● **YOUR GOAL**: The answer must be every line from the entries below that contains "moves".

● **PROVIDED MATERIAL**:

--

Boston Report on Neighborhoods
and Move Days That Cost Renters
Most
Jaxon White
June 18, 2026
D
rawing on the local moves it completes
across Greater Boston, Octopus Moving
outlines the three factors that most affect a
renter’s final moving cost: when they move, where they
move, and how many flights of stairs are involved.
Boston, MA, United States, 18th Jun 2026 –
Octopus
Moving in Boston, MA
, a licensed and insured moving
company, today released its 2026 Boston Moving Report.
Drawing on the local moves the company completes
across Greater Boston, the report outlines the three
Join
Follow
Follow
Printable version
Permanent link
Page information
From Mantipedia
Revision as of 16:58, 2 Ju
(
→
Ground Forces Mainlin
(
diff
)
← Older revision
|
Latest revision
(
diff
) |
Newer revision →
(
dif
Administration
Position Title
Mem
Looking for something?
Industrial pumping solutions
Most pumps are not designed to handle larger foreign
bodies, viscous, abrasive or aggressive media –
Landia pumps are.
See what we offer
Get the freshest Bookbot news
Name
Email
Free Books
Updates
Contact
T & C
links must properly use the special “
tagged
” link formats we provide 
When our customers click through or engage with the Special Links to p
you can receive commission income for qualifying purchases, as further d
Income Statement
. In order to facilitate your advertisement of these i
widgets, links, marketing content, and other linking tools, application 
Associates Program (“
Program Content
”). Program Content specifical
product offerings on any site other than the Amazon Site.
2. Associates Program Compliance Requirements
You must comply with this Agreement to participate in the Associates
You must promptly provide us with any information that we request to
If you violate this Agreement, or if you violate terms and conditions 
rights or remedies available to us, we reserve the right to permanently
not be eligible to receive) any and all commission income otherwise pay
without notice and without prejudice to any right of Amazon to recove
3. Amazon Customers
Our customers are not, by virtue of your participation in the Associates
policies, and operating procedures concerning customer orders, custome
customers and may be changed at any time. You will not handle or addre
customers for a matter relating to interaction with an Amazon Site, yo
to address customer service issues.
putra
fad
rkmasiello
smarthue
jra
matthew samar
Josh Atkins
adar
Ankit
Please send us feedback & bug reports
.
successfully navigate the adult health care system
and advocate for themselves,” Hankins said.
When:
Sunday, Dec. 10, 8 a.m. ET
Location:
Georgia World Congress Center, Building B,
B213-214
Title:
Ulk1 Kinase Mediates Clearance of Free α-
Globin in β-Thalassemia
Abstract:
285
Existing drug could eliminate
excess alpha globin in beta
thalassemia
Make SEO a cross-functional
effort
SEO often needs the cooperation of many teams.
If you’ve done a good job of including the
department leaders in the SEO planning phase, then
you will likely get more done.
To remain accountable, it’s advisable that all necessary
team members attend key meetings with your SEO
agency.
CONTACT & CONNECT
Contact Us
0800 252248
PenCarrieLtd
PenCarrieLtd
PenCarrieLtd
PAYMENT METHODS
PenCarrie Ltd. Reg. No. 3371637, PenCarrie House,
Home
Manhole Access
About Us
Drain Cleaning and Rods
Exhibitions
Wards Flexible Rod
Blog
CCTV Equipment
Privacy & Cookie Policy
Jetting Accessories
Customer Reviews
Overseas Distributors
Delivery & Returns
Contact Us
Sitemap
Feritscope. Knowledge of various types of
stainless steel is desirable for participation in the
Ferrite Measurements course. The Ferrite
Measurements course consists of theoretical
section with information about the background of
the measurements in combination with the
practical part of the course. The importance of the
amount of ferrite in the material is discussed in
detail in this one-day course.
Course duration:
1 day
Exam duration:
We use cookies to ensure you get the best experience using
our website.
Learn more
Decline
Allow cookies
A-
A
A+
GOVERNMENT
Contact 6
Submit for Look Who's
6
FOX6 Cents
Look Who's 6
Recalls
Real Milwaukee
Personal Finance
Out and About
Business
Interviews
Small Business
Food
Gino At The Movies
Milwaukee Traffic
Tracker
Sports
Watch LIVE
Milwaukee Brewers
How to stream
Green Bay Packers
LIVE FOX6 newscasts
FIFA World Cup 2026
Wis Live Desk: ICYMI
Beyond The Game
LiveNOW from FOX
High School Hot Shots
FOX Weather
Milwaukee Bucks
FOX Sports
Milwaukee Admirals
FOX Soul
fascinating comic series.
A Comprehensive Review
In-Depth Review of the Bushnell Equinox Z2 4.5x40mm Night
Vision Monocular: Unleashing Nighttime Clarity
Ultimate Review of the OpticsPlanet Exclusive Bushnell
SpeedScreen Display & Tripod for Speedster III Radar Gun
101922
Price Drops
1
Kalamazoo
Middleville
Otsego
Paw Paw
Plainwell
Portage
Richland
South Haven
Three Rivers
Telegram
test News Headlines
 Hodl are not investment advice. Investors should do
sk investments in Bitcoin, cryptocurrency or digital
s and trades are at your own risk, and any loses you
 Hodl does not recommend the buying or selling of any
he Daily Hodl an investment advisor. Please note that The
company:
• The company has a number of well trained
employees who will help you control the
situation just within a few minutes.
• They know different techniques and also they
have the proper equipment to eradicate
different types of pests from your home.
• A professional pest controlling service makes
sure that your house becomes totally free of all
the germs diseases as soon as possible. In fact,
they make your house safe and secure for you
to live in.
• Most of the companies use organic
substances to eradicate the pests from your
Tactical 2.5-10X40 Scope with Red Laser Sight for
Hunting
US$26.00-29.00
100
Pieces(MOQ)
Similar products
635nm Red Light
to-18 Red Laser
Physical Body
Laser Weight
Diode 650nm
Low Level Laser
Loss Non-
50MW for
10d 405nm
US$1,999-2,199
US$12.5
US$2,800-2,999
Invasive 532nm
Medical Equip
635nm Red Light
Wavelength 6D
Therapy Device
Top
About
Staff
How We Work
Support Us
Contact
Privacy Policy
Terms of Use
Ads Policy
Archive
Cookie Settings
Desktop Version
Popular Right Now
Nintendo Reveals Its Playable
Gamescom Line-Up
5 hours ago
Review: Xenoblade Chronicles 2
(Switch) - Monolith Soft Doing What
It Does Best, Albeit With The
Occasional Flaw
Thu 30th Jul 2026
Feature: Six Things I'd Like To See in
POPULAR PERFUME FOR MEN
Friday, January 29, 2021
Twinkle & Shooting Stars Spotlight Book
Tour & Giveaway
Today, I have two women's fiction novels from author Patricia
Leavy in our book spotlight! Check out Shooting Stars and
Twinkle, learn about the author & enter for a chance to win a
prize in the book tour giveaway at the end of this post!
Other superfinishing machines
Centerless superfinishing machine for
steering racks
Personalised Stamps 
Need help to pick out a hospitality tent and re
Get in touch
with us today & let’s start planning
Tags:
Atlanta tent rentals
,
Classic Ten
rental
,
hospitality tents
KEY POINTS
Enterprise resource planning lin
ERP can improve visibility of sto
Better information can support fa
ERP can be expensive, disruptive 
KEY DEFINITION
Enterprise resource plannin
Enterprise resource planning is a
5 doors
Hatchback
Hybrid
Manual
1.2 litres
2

--

● **TASK OUTPUT**:
rawing on the local moves it completes
Drawing on the local moves the company completes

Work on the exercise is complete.